When Israel was founded, the Jews didn’t simply pick an empty span of desert and place a flag. The area known as Palestine was nominally under United Kingdom control, and contained nearly two million permanent residents; most inhabitants of the territory were Muslim, though widespread anti-Semitism throughout the first half of the 20th century had led to a large population of Jewish immigrants and the establishment of several Jewish communities.
The United Nations was sympathetic to the Jews’ desire for homeland, but sought to minimize disruption to the Arabs of Palestine. The United Nations Partition Plan for Palestine outlined a jigsaw puzzle of Arab and Jewish national territories, and left Jerusalem as a non-aligned city under UN control. Most Jews were reasonably content with the plan, which granted to the Jewish state most areas with large Jewish settlements; but Arabs resented it-they saw it as heavy-handed interference by foreign powers, which ceded several Muslim-majority areas to the nascent Israel.
War broke out, and Israel simply seized much of the land that would have been Palestine. Since then, though the country has seen periods of relative peace, the area has been home to a large population of Arabs with no government, no home country, and no national identity. Today, well over ten million Palestinians home and pray for a country of their own, and some are willing to fight for it.

The West Bank (of the Jordan River) lies east of Jerusalem, and includes several holy sites such as the Wailing Wall, the Hill of Calvary, and the al-Aqsa Mosque. The Gaza Strip lies to the west of Israel, bordering on Egypt. The population of each area is overwhelmingly Palestinian.
Israeli control of these territories is controversial because the country seized control of them in the Six-Day War of 1967. According to the original Partition Plan, both of these territories were designated for the Palestinian Arab state; some se Israel’s presence in these areas as an indicator of expansionism and gesture of bad faith with the Arab world, so these areas have been focal points for violence between the Israelis and the Palestinians. Current peace plans involve the possibility of using both to form an independent Palestinian state; but peace may be a long way off.
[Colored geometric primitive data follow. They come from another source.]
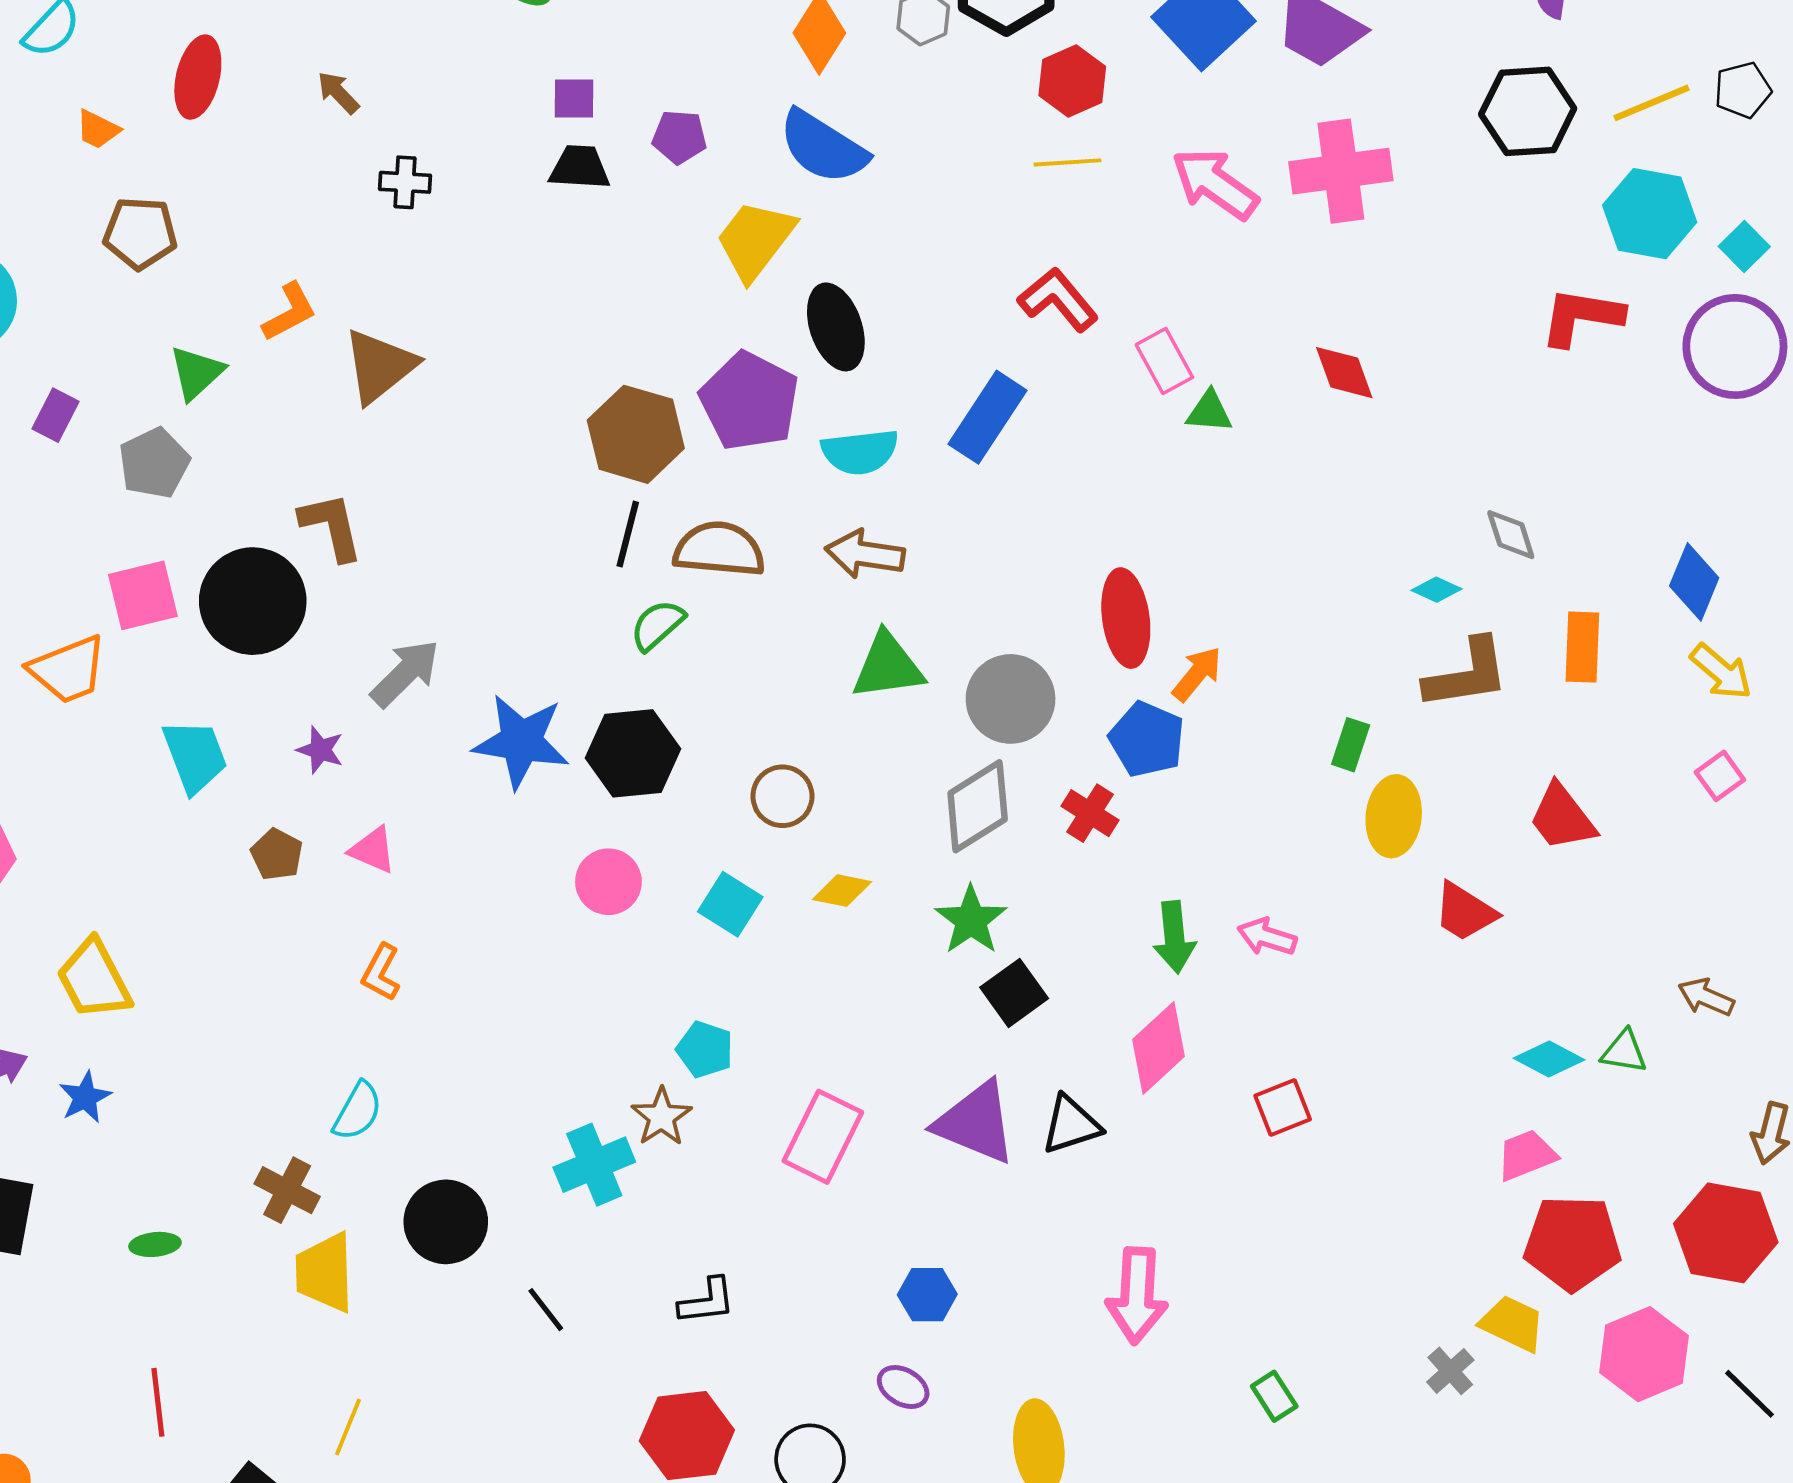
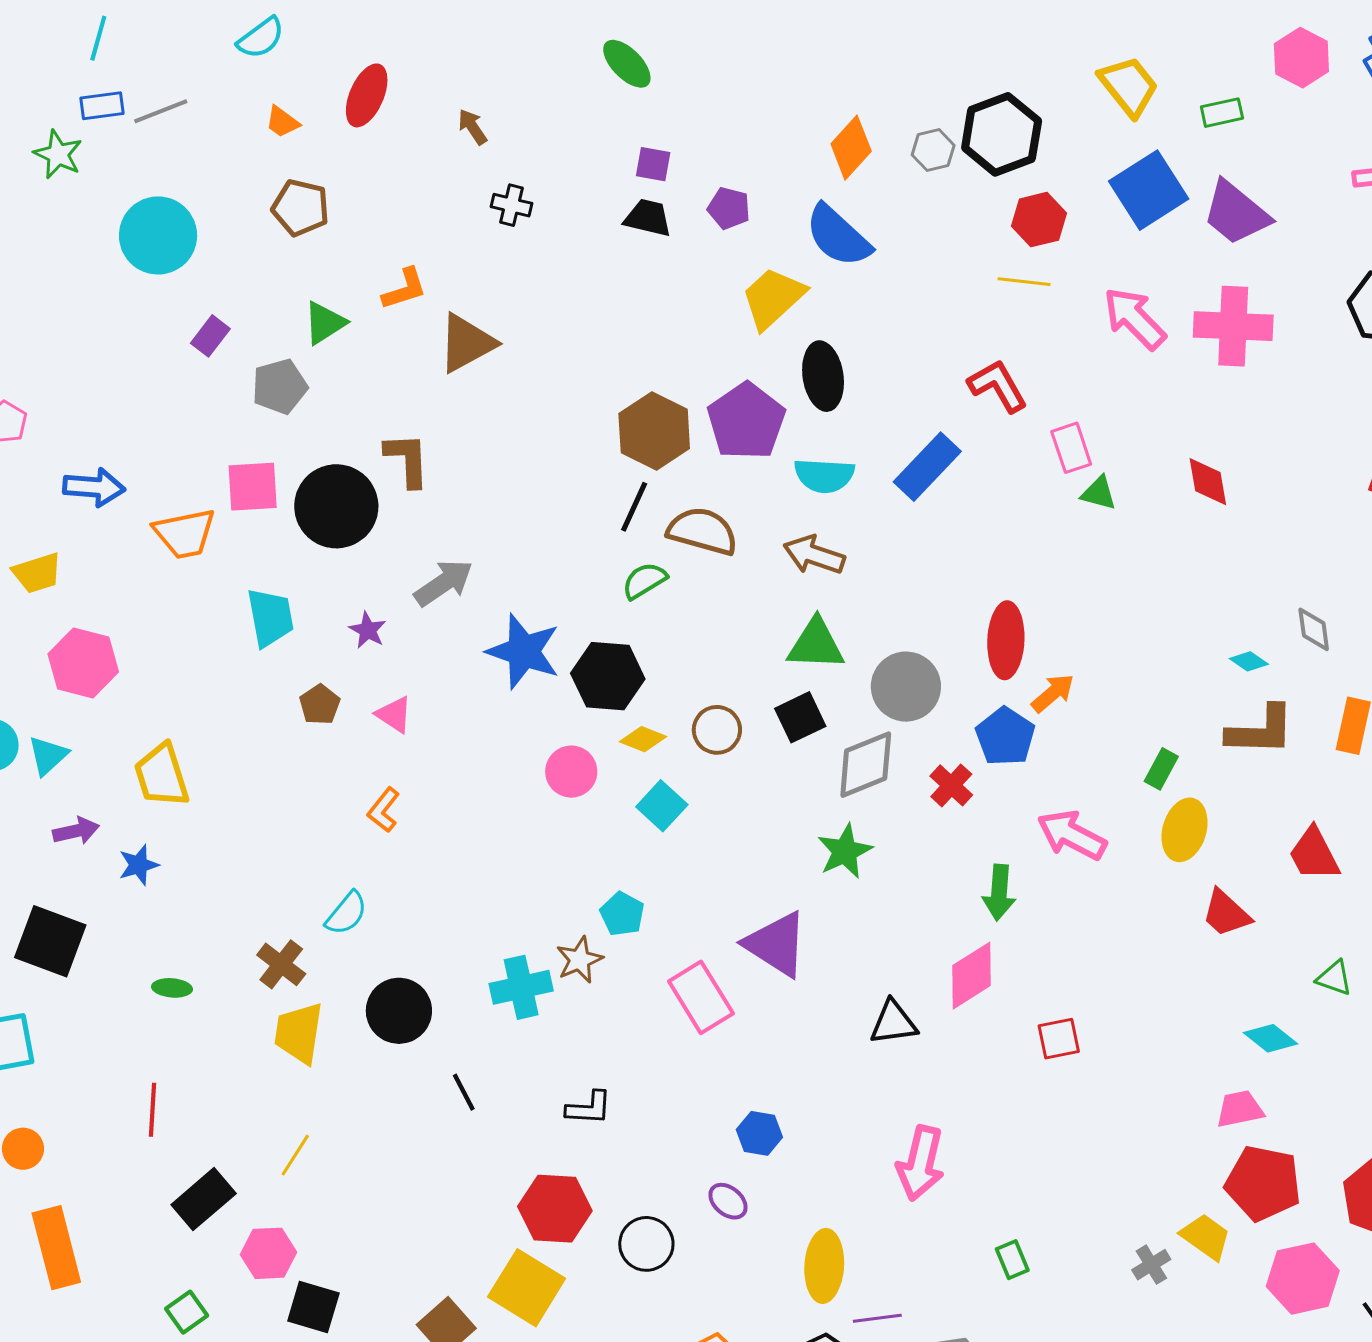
yellow diamond: (842, 891) -> (643, 739), moved
pink arrow: (1267, 937) -> (1072, 835), moved, size x1.5
black square: (1014, 993) -> (800, 717), moved
green triangle: (1624, 1052) -> (1334, 978), moved
purple triangle: (976, 1123) -> (776, 944), moved
pink rectangle: (823, 1137) -> (701, 997), turned -68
The closest thing to a Palestinian government is the Palestinian Liberation Organization, which is actually a family of Palestinian nationalist groups. Of course, like all families, the members don’t always agree; sometimes they bicker, and sometimes they won’t speak to each other. In recent years, a dispute between two branches has turned to civil war.
The schism began in 2004, with the death of magnetic Palestinian leader Yasser Arafat. For a generation, Arafat had been the voice and face of the PLO. After his passing, many Palestinians slowly polarized between two factions: Hamas, a terrorist sect, advocates the creation of a Palestinian state through bombings and violence; and Fatah, a more moderate group founded by Arafat, which seeks to forge a new state through a diplomatic process.
Open fighting started in 2006, when Fatah lost power in an election, but refused to cede control to Hamas; since then, several waves of warfare have washed across Palestine, killing hundreds of Palestinians and wounding thousands more. Though the European Union and the United States supply funds, weapons, and training for Fatah and have suspended aid to the now Hamas-controlled Palestinian National Authority, the fighting drags on; it may continue until one or both factions simply lack the manpower to continue.